Ragspierre | May 5, 2014 at 5:04 pm

I love it when people chose wisely!

Andrew, you said:

Sorry, 776.013 does not provide for justification of deadly force in a situation where there is no deadly threat, it merely provides a rebuttable presumption of reasonable fear.

Not at all the same thing.

This is what I don’t understand:

776.013(1) says:

(1) A person is presumed to have held a reasonable fear of imminent peril of death or great bodily harm to himself or herself or another when using defensive force that is intended or likely to cause death or great bodily harm to another if:
(a) The person against whom the defensive force was used was in the process of unlawfully and forcefully entering, or had unlawfully and forcibly entered, a dwelling, residence, or occupied vehicle, or if that person had removed or was attempting to remove another against that person’s will from the dwelling, residence, or occupied vehicle; and..

Translated to mundane English, it literally says that if you shoot somebody while entering, or inside your home, then it is presumed that you were in “reasonable fear of imminent peril of death or great bodily harm.”

We need to remember that 776.012 says:
However, a person is justified in the use of deadly force and does not have a duty to retreat under those circumstances permitted pursuant to s. 776.013.

Then, in mundane English again, that sounds like 776.012 is saying that those circumstances defined under 776.013 justify the use of deadly force.

I don’t understand the difference. And of course, I am assuming the person shot is not wifey, or her mother, or a police officer or somebody with a legal right to be there.

By the way, I am NOT saying Andrew is wrong. He’s the expert.

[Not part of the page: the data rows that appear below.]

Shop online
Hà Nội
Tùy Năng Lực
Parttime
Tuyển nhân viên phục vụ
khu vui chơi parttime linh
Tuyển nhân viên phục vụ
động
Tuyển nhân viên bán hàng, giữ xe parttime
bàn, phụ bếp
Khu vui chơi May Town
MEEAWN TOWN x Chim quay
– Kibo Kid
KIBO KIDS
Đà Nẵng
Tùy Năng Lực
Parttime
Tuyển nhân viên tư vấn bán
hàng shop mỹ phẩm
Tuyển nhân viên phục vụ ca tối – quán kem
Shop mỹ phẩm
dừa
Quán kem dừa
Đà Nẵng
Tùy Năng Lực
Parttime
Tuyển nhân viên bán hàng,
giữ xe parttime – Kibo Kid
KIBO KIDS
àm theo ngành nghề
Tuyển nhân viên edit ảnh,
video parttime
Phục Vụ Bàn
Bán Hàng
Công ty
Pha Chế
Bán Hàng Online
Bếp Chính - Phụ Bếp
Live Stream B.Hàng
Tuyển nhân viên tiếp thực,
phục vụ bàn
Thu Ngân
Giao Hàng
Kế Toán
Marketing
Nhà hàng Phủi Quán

I am just trying to understand the subtleties.

    I’ll let Andrew correct if necessary, but here’s the upshot:

    Section 12 is dealing with the justification in the use of the deadly force. i.e. when you CAN use deadly force (regardless of if you actually do). Also, this means that, pursuant to Sec. 13 below, if the state fails to prove that your particular force was ‘unreasonable’ then you get a directed verdict of ‘not-guilty’ because the State cannot legally meet their “criminal” burden of proof.

    Section 13 is dealing with the presumption that the use of force was reasonable (meaning that the burden shifts to the State to prove that your particular use of force was ‘unreasonable’ under the circumstances). Usually in a ‘self-defense’ context, the DEFENDANT has the burden to show that use of force was reasonable.

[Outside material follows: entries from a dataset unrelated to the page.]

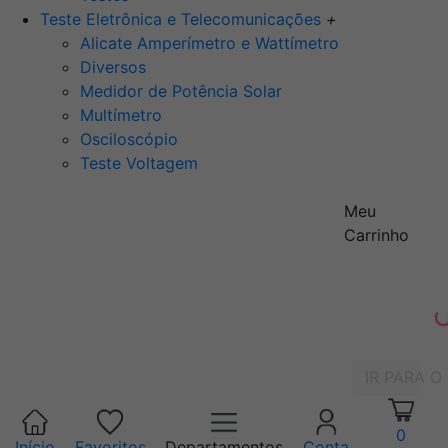
Teste Eletrônica e Telecomunicações
+
Alicate Amperímetro e Wattímetro
Diversos
Medidor de Potência Solar
Multímetro
Osciloscópio
Teste Voltagem
Meu
Carrinho
IR PARA O
0
Início
Favoritos
Departamentos
Conta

    Notice it is not an ‘irrebuttable’ presumption. In this, you have ALREADY used deadly force to protect yourself, and the likelihood is that you WILL be arrested and charged with murder (because most “screening” prosecutors don’t have a CLUE as to what is an appropriate response to a home invasion, and are largely WORSE than an AUTO-PEN in terms of providing an actually balanced presentation to a Grand Jury. Those prosecutors have a nasty habit of ‘forgetting’ to present exculpatory evidence. Funny how that works. I’m just a ~little~ bitter.

healthguyfsu | May 6, 2014 at 2:12 am

Forgive my ignorance of state legislature in Florida but how does a bill get ZERO votes in any committee?

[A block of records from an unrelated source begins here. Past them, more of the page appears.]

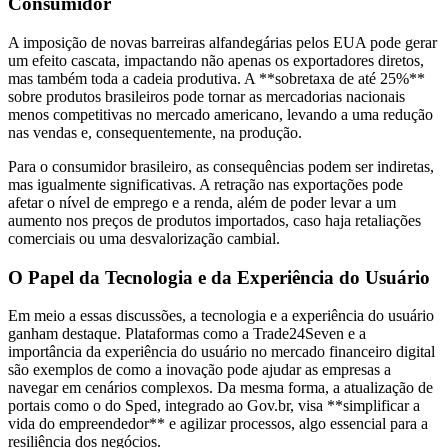
Consumidor
A imposição de novas barreiras alfandegárias pelos EUA pode gerar
um efeito cascata, impactando não apenas os exportadores diretos,
mas também toda a cadeia produtiva. A **sobretaxa de até 25%**
sobre produtos brasileiros pode tornar as mercadorias nacionais
menos competitivas no mercado americano, levando a uma redução
nas vendas e, consequentemente, na produção.
Para o consumidor brasileiro, as consequências podem ser indiretas,
mas igualmente significativas. A retração nas exportações pode
afetar o nível de emprego e a renda, além de poder levar a um
aumento nos preços de produtos importados, caso haja retaliações
comerciais ou uma desvalorização cambial.
O Papel da Tecnologia e da Experiência do Usuário
Em meio a essas discussões, a tecnologia e a experiência do usuário
ganham destaque. Plataformas como a Trade24Seven e a
importância da experiência do usuário no mercado financeiro digital
são exemplos de como a inovação pode ajudar as empresas a
navegar em cenários complexos. Da mesma forma, a atualização de
portais como o do Sped, integrado ao Gov.br, visa **simplificar a
vida do empreendedor** e agilizar processos, algo essencial para a
resiliência dos negócios.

Was the proposing senator not in one of the committees it was referred to? Does she have zero chums in any of the three?

I’m happy with the defeat but it seems a little bizarre how such a manufactured publiversy had absolutely zero real support.

    tom swift in reply to healthguyfsu. | May 7, 2014 at 12:04 pm

    They can vote to table it, delaying its consider until some future date, which often means never. That means no votes for or against.

    Even if such a bill should come up for a vote, it may not get any. Good examples are Charlie Rangle’s perennial bills to reactive Selective Service. Whenever one of these manages to avoid being tabled and makes it to a vote, not even Rangle is dumb enough to vote for it.